(Given data)
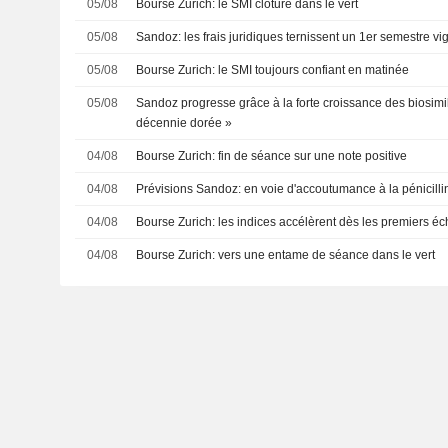
05/08
Bourse Zurich: le SMI clôture dans le vert
05/08
Sandoz: les frais juridiques ternissent un 1er semestre v
05/08
Bourse Zurich: le SMI toujours confiant en matinée
05/08
Sandoz progresse grâce à la forte croissance des biosimil
décennie dorée »
04/08
Bourse Zurich: fin de séance sur une note positive
04/08
Prévisions Sandoz: en voie d'accoutumance à la pénicilli
04/08
Bourse Zurich: les indices accélèrent dès les premiers é
04/08
Bourse Zurich: vers une entame de séance dans le vert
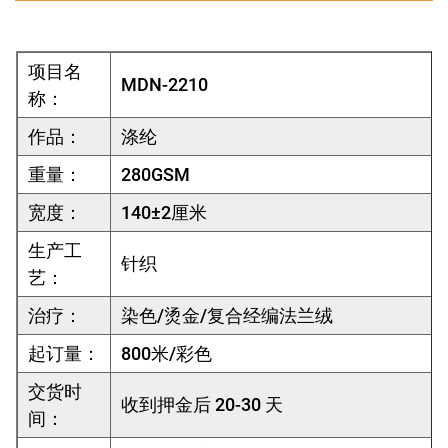
项目名
MDN-2210
称：
作品：
涤纶
重量：
280GSM
宽度：
140±2厘米
生产工
针织
艺：
治疗：
染色/烫金/复合经编法兰绒
起订量：
800米/彩色
交货时
收到押金后 20-30 天
间：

(Directions) Set down the material exactly as given, but print none of the pictures.

(Solution)
05/08
Bourse Zurich: le SMI clôture dans le vert
05/08
Sandoz: les frais juridiques ternissent un 1er semestre v
05/08
Bourse Zurich: le SMI toujours confiant en matinée
05/08
Sandoz progresse grâce à la forte croissance des biosimil
décennie dorée »
04/08
Bourse Zurich: fin de séance sur une note positive
04/08
Prévisions Sandoz: en voie d'accoutumance à la pénicilli
04/08
Bourse Zurich: les indices accélèrent dès les premiers é
04/08
Bourse Zurich: vers une entame de séance dans le vert
项目名
MDN-2210
称：
作品：
涤纶
重量：
280GSM
宽度：
140±2厘米
生产工
针织
艺：
治疗：
染色/烫金/复合经编法兰绒
起订量：
800米/彩色
交货时
收到押金后 20-30 天
间：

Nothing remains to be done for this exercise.